Any pictures in the records below should be skipped; write out everything else exactly.
=== Extracted material ===
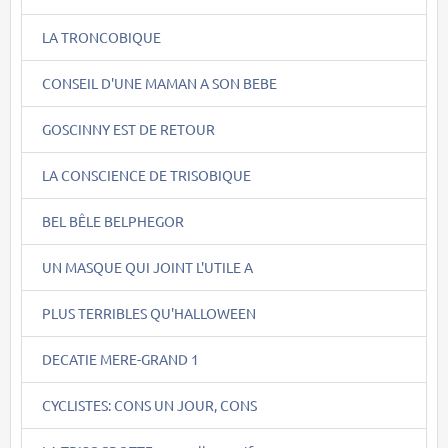
LA TRONCOBIQUE
CONSEIL D'UNE MAMAN A SON BEBE
GOSCINNY EST DE RETOUR
LA CONSCIENCE DE TRISOBIQUE
BEL BÊLE BELPHEGOR
UN MASQUE QUI JOINT L'UTILE A
PLUS TERRIBLES QU'HALLOWEEN
DECATIE MERE-GRAND 1
CYCLISTES: CONS UN JOUR, CONS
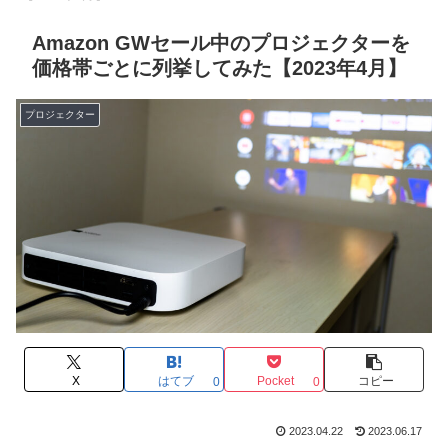
Amazon GWセール中のプロジェクターを
価格帯ごとに列挙してみた【2023年4月】
プロジェクター
X
はてブ
Pocket
コピー
0
0
2023.04.22
2023.06.17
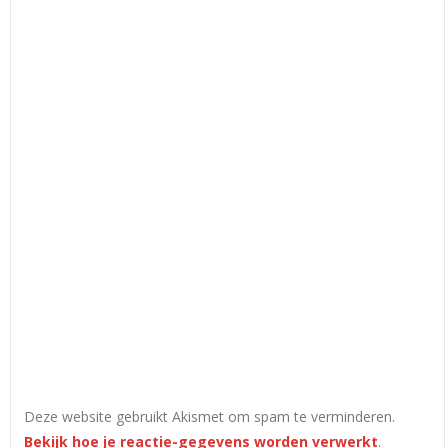
Deze website gebruikt Akismet om spam te verminderen.
Bekijk hoe je reactie-gegevens worden verwerkt
.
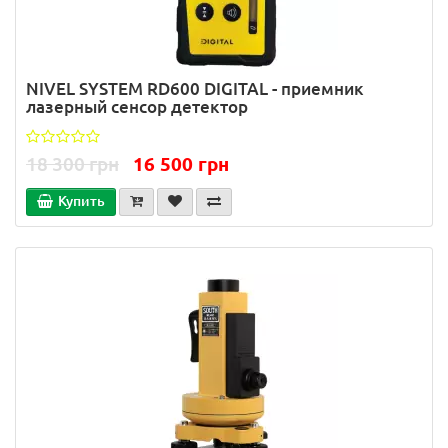
NIVEL SYSTEM RD600 DIGITAL - приемник
лазерный сенсор детектор
18 300 грн
16 500 грн
Купить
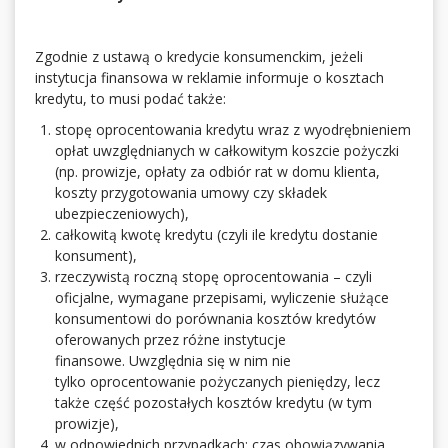
Zgodnie z ustawą o kredycie konsumenckim, jeżeli
instytucja finansowa w reklamie informuje o kosztach
kredytu, to musi podać także:
stopę oprocentowania kredytu wraz z wyodrębnieniem
opłat uwzględnianych w całkowitym koszcie pożyczki
(np. prowizje, opłaty za odbiór rat w domu klienta,
koszty przygotowania umowy czy składek
ubezpieczeniowych),
całkowitą kwotę kredytu (czyli ile kredytu dostanie
konsument),
rzeczywistą roczną stopę oprocentowania – czyli
oficjalne, wymagane przepisami, wyliczenie służące
konsumentowi do porównania kosztów kredytów
oferowanych przez różne instytucje
finansowe. Uwzględnia się w nim nie
tylko oprocentowanie pożyczanych pieniędzy, lecz
także część pozostałych kosztów kredytu (w tym
prowizje),
w odpowiednich przypadkach: czas obowiązywania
===
→ **Output of the exercise**
LA TRONCOBIQUE
CONSEIL D'UNE MAMAN A SON BEBE
GOSCINNY EST DE RETOUR
LA CONSCIENCE DE TRISOBIQUE
BEL BÊLE BELPHEGOR
UN MASQUE QUI JOINT L'UTILE A
PLUS TERRIBLES QU'HALLOWEEN
DECATIE MERE-GRAND 1
CYCLISTES: CONS UN JOUR, CONS
Amazon GWセール中のプロジェクターを
価格帯ごとに列挙してみた【2023年4月】
プロジェクター
X
はてブ
Pocket
コピー
0
0
2023.04.22
2023.06.17
Deze website gebruikt Akismet om spam te verminderen.
Bekijk hoe je reactie-gegevens worden verwerkt
.
NIVEL SYSTEM RD600 DIGITAL - приемник
лазерный сенсор детектор
18 300 грн
16 500 грн
Купить
Zgodnie z ustawą o kredycie konsumenckim, jeżeli
instytucja finansowa w reklamie informuje o kosztach
kredytu, to musi podać także:
stopę oprocentowania kredytu wraz z wyodrębnieniem
opłat uwzględnianych w całkowitym koszcie pożyczki
(np. prowizje, opłaty za odbiór rat w domu klienta,
koszty przygotowania umowy czy składek
ubezpieczeniowych),
całkowitą kwotę kredytu (czyli ile kredytu dostanie
konsument),
rzeczywistą roczną stopę oprocentowania – czyli
oficjalne, wymagane przepisami, wyliczenie służące
konsumentowi do porównania kosztów kredytów
oferowanych przez różne instytucje
finansowe. Uwzględnia się w nim nie
tylko oprocentowanie pożyczanych pieniędzy, lecz
także część pozostałych kosztów kredytu (w tym
prowizje),
w odpowiednich przypadkach: czas obowiązywania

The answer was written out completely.